先日、私の伯母が亡くなったと母から連絡。あまり接点はない伯母だったが、95歳の長寿を全う。一か月前まで元気だったが、骨折で入院してから急だったようだ。母は昨年11月末に叔父をなくしたばかりだったので、兄弟一人ぼっちになってしまったと、嘆いている。87歳の母にとって唯一の愚痴の相手が伯母だったらしいので、傍からみても今回の死は辛そうだ。父も90歳だが、残った弟は1人で遠方にいるので会うこともない。父は耳が遠くなったので話す相手もおらず、する仕事もないので、ただ炬燵にいるだけだ。時折、実家に行って様子を見ているが、年老いた親を見るのは辛い。二人の口癖は、世話にならずに早く死にたい、というものばかり。今更何かをしたいこともないだろうが、医者だけはあちこち行っている。長生きしたいというより望むように死ねないから惰性で生きているといった方が正しいのかもしれない。ぽっくり行きたくても、叶わないのが普通だ。
医療の発達はもちろん意味のあることだ。

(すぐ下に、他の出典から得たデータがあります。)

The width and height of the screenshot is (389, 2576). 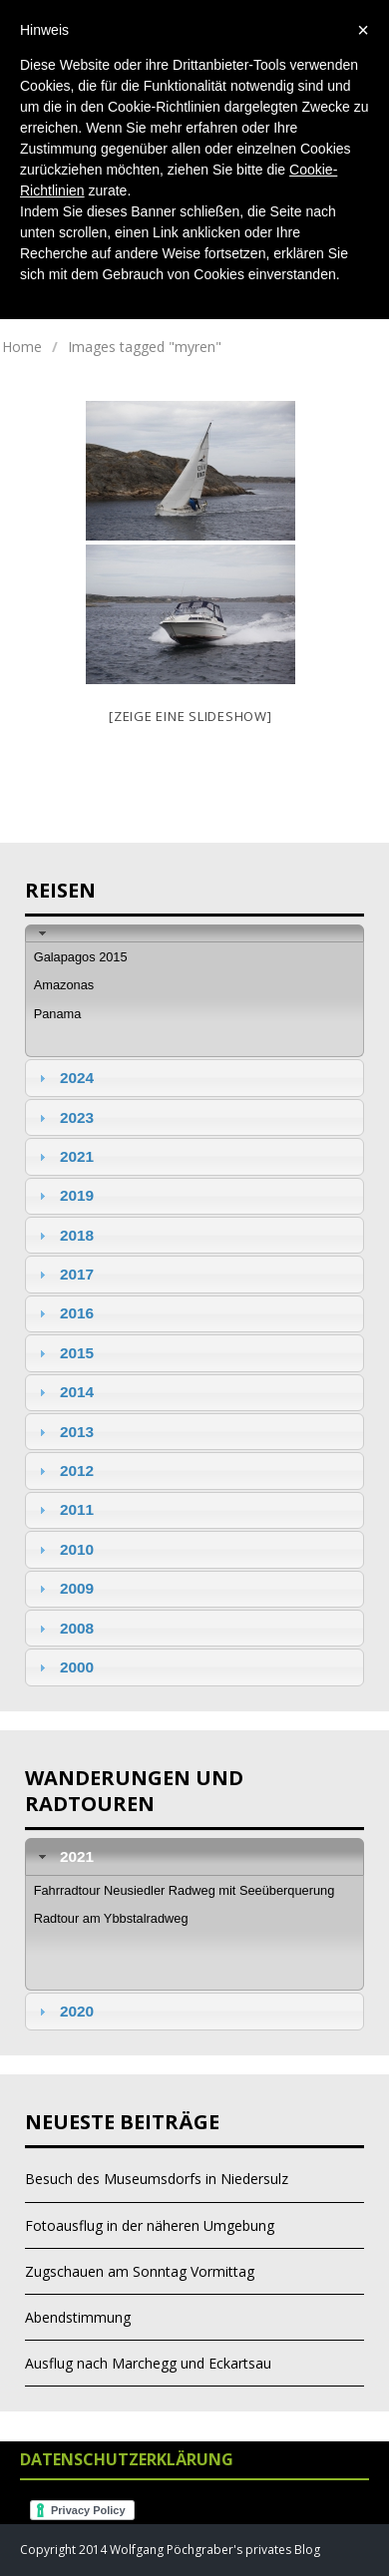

その成果は子供や若い人に十分に生かして、彼らの人生を救ってほしいとは思う。でも、自分も含めて老人にはもういいのではないだろうか。長生きすることが絶対幸せであるとは親を見てると思えない。知り合いも兄弟もいなくなり、子(私のこと)も別居して話し相手もいない日々を暮らすのは可哀そうだ。私も自分の生活があり、同居できないから切ないが、親にしてみると子に見捨てられた気がするだろう。
これからは老人には医療者でなく、宗教家が必要なのではないか。体を治すことより、死を一緒に考えてくれる人が大事では。葬式のための坊さんではなく、本当の宗教家(宗派に関係なく、神や死を考える人)がいるならば、死の準備をして心穏やかに、自分で死の形を選ぶこともいいのではないだろうか。もちろん自死を勧めているわけではないが、死の形を最後の自己決定権として認めていいと思う。親の姿を見るにつけ、自分自身も残りの人生をどう始末するか考えていかねばならないと思う。猶予は病気などないとしてもせいぜい10年少しだ。